6	優	後	73%	FIX	AUTO-FIX	Correct
17	交通	通行	87%	FIX	AUTO-FIX	Correct
21	っ	つ	100%	FIX	AUTO-FIX	Correct
21	請求	館	59%	FIX	AUTO-FIX	Wrong correction
5	ロ	口	84%	KEEP	ESCALATE	Human can catch it
0	##子	管	63%	KEEP	ESCALATE	Human → KEEP
2	気	空気	78%	KEEP	ESCALATE	Human → KEEP
3	##納	雪	53%	KEEP	ESCALATE	Human → KEEP
12	層	地	84%	KEEP	ESCALATE	Human → KEEP
0	送付	真空	35%	KEEP	AUTO-KEEP	Correct
4	落下	接続	32%	KEEP	AUTO-KEEP	Correct
10	呼ぶ	なる	31%	KEEP	AUTO-KEEP	Correct
16	##子	管	47%	KEEP	AUTO-KEEP	Correct
17	落下	バス	32%	KEEP	AUTO-KEEP	Correct

Summary

Automated: 9 of 14 cases (64%) processed automatically.
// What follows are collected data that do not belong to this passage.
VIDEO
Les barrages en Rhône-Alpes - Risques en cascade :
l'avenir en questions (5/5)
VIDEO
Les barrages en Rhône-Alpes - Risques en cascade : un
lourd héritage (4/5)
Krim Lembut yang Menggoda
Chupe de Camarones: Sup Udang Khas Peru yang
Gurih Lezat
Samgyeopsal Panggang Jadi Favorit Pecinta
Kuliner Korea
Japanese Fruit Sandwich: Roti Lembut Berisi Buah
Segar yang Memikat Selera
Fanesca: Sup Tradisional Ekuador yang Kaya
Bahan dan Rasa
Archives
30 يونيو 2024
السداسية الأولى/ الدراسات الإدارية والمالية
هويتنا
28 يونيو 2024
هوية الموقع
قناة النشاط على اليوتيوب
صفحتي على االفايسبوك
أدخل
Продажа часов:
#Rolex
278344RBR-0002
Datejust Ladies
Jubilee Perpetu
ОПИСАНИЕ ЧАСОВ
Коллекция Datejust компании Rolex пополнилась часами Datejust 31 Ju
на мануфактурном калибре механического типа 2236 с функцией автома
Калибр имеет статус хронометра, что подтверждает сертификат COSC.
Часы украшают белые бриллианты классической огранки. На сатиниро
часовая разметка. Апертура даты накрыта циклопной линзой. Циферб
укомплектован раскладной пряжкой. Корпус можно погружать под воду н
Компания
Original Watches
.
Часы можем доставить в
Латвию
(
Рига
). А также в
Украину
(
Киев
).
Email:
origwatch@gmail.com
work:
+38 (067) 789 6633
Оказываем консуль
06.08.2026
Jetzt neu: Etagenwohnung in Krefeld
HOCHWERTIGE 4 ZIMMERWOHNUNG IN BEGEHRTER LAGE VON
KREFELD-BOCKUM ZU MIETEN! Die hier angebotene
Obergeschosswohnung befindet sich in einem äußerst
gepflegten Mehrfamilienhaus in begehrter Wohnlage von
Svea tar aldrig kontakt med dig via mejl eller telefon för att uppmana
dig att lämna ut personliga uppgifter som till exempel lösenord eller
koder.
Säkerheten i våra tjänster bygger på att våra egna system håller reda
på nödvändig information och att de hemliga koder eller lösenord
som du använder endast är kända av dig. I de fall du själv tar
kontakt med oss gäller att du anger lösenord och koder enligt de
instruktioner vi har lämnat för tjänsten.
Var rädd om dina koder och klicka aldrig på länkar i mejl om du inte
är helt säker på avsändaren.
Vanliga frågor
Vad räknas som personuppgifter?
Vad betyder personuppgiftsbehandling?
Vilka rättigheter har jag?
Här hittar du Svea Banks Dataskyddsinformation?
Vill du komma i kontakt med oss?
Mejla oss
Accuracy 89% (8/9 correct)
Escalated to human: 5 cases. Only 1 actually needed correction (“ロ→口”)
Missed: 0. The “ロ→口” that 7B missed gets routed to human via ESCALATE

The only automated wrong correction is “図書請求票→図書館票.” At BERT confidence 59%, raising the threshold to 60% would route this to ESCALATE too.

What Gets Escalated

The 5 human-review cases:

Line[5] “ロ→口”: Needs correction. A human recognizes it immediately
Line[0] “##子→管”: Cross-line noise → KEEP
Line[2] “気→空気”: Cross-line break (空\n気 newline) → KEEP
Line[3] “##納→雪”: “送付雪” is actually an OCR error (correctly: 送付管) but BERT’s candidate is off → human corrects separately
Line[12] “層→地”: “目的層” is correct in this document (層 = floor) → KEEP

From 131 initial BERT detections, filtered to 14, then 9 processed automatically — humans only need to check 5. Compared to eyeballing all 131 locations, this is a substantial reduction.
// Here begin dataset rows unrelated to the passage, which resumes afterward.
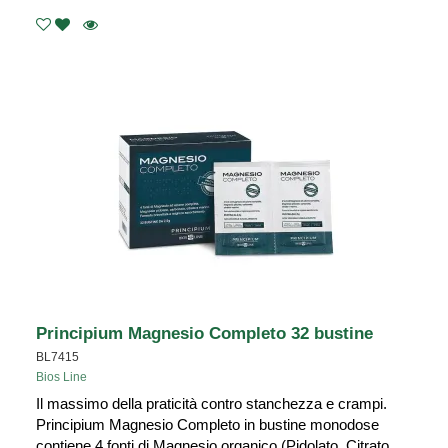
Principium Magnesio Completo 32 bustine
BL7415
Bios Line
Il massimo della praticità contro stanchezza e crampi.
Principium Magnesio Completo in bustine monodose
contiene 4 fonti di Magnesio organico (Pidolato, Citrato,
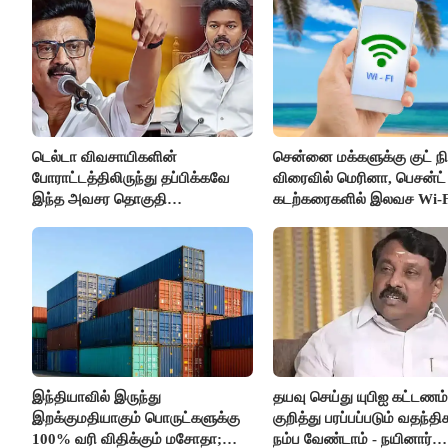
கைது..!!
டெல்டா விவசாயிகளின்
சென்னை மக்களுக்கு குட் நிய
போராட்டத்திலிருந்து தப்பிக்கவே
விரைவில் மெரினா, பெசன்ட் 
இந்த அவசர தொகுதி
கடற்கரைகளில் இலவச Wi-F
மறுவரையறை நாடகத்தை
வசதி..!!
அரங்கேற்றுகிறார் முதலமைச்சர் -
திமுக ஐடி விங்..!!
இந்தியாவில் இருந்து
தயவு செய்து யுபிஐ கட்டணம்
இறக்குமதியாகும் பொருட்களுக்கு
குறித்து பரப்பப்படும் வதந்
100% வரி விதிக்கும் மசோதா;
நம்ப வேண்டாம் - நயினார்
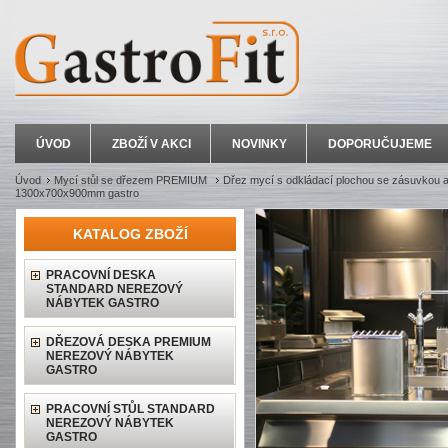
ÚVOD
ZBOŽÍ V AKCI
NOVINKY
DOPORUČUJEME
Úvod
Mycí stůl se dřezem PREMIUM
Dřez mycí s odkládací plochou se zásuvkou a 
1300x700x900mm gastro
KATALOG ZBOŽÍ
PRACOVNÍ DESKA
STANDARD NEREZOVÝ
NÁBYTEK GASTRO
DŘEZOVÁ DESKA PREMIUM
NEREZOVÝ NÁBYTEK
GASTRO
PRACOVNÍ STŮL STANDARD
NEREZOVÝ NÁBYTEK
GASTRO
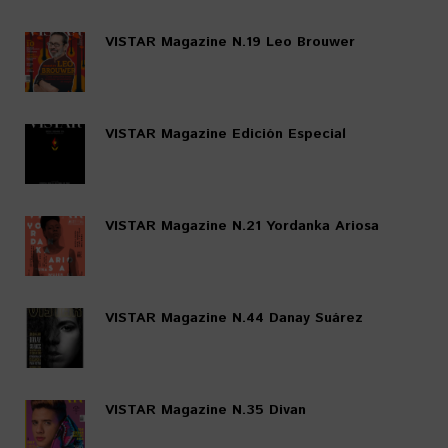
VISTAR Magazine N.19 Leo Brouwer
VISTAR Magazine Edición Especial
VISTAR Magazine N.21 Yordanka Ariosa
VISTAR Magazine N.44 Danay Suárez
VISTAR Magazine N.35 Divan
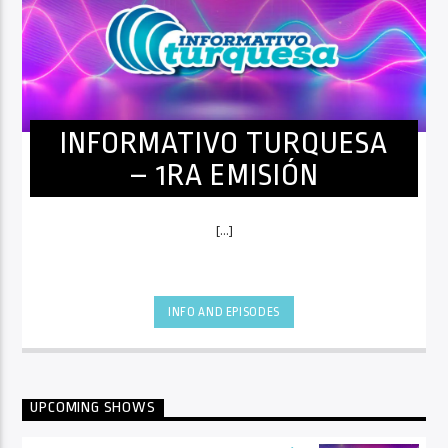
INFORMATIVO TURQUESA
– 1RA EMISIÓN
[...]
INFO AND EPISODES
UPCOMING SHOWS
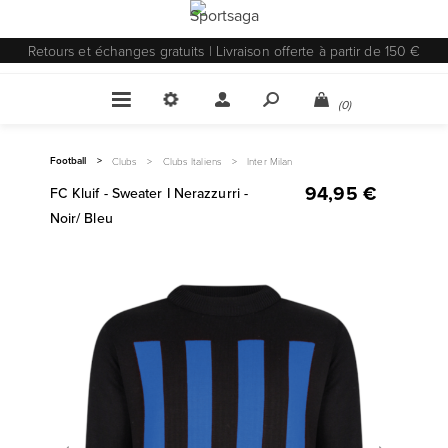
Retours et échanges gratuits | Livraison offerte à partir de 150 €
(0)
Football
>
Clubs
>
Clubs Italiens
>
Inter Milan
94,95 €
FC Kluif - Sweater I Nerazzurri -
Noir/ Bleu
The BERT perplexity scan → 7B LLM judgment → human escalation on disagreement pipeline is a realistic configuration that runs on a single RTX 4060 Laptop with 8GB VRAM. It’s not fully automated, but it dramatically reduces human workload.

Two remaining walls. “Visually similar characters” (ロ/口) are structurally limited with a text-only approach — multimodal models or character-level OCR confidence scores are needed. “Domain-specific specialized terms” (図書請求票) are beyond 7B’s coverage — dictionary or terminology list lookups are the practical solution.

For closed-network deployment, NVIDIA Jetson Orin Nano (8GB unified memory, CUDA support, 7–15W power draw) could host this pipeline as-is. BERT + 7B LLM swap inference, NDLOCR-Lite ONNX Runtime, and ollama ARM64+CUDA support all work in Jetson’s Ubuntu-based environment. The Developer Kit is $249, but at current exchange rates it’s around 50,000–60,000 yen. A Raspberry Pi 5 (8GB) fully equipped also approaches 40,000 yen, so the price gap isn’t that large — and the Pi 5 can’t use CUDA, while eGPU + ROCm on ARM is also unsupported, making it useless for general compute.